Leaving the pictures aside, repeat the entries exactly.
● ● ● ● ● ● ●
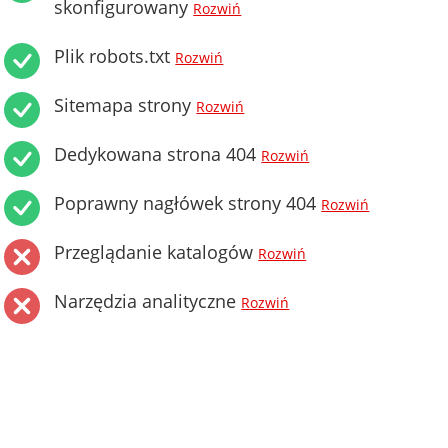
skonfigurowany
Rozwiń
Plik robots.txt
Rozwiń
Sitemapa strony
Rozwiń
Dedykowana strona 404
Rozwiń
Poprawny nagłówek strony 404
Rozwiń
Przeglądanie katalogów
Rozwiń
Narzędzia analityczne
Rozwiń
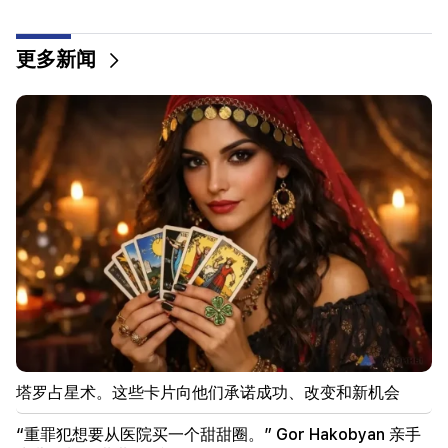
“我们被战斗的声音从睡梦中惊醒。”达什塔万的午夜
斗殴是如何开始的（视频）
更多新闻
19:06
抢劫金·卡戴珊 (Kim Kardashian) 家的嫌疑人在洛杉
矶被捕
19:00
埃里温暂停了“Bamboo”的生产活动。三名访客被送
往医院
18:50
共查获醉酒司机482人。上周巡逻服务的结果
18:44
由于大雨，耶盖吉斯-赫尔蒙高速公路发生落石事件。
它已变得无法通行
塔罗占星术。这些卡片向他们承诺成功、改变和新机会
18:35
土耳其亚美尼亚宗主教区支持所有亚美尼亚天主教徒
“重罪犯想要从医院买一个甜甜圈。” Gor Hakobyan 亲手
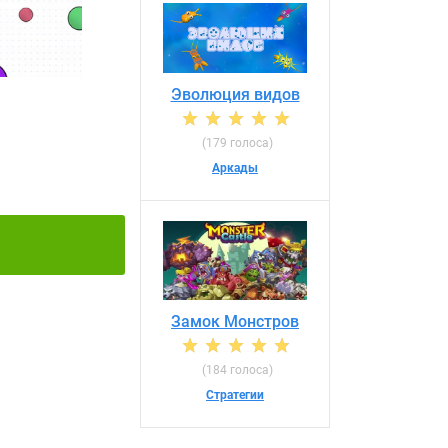
Эволюция видов
(179 голоса)
Аркады
Замок Монстров
(184 голоса)
Стратегии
● ● ● ● ● ● ●
* **Answer space**
skonfigurowany
Rozwiń
Plik robots.txt
Rozwiń
Sitemapa strony
Rozwiń
Dedykowana strona 404
Rozwiń
Poprawny nagłówek strony 404
Rozwiń
Przeglądanie katalogów
Rozwiń
Narzędzia analityczne
Rozwiń
“我们被战斗的声音从睡梦中惊醒。”达什塔万的午夜
斗殴是如何开始的（视频）
更多新闻
19:06
抢劫金·卡戴珊 (Kim Kardashian) 家的嫌疑人在洛杉
矶被捕
19:00
埃里温暂停了“Bamboo”的生产活动。三名访客被送
往医院
18:50
共查获醉酒司机482人。上周巡逻服务的结果
18:44
由于大雨，耶盖吉斯-赫尔蒙高速公路发生落石事件。
它已变得无法通行
塔罗占星术。这些卡片向他们承诺成功、改变和新机会
18:35
土耳其亚美尼亚宗主教区支持所有亚美尼亚天主教徒
“重罪犯想要从医院买一个甜甜圈。” Gor Hakobyan 亲手
Эволюция видов
(179 голоса)
Аркады
Замок Монстров
(184 голоса)
Стратегии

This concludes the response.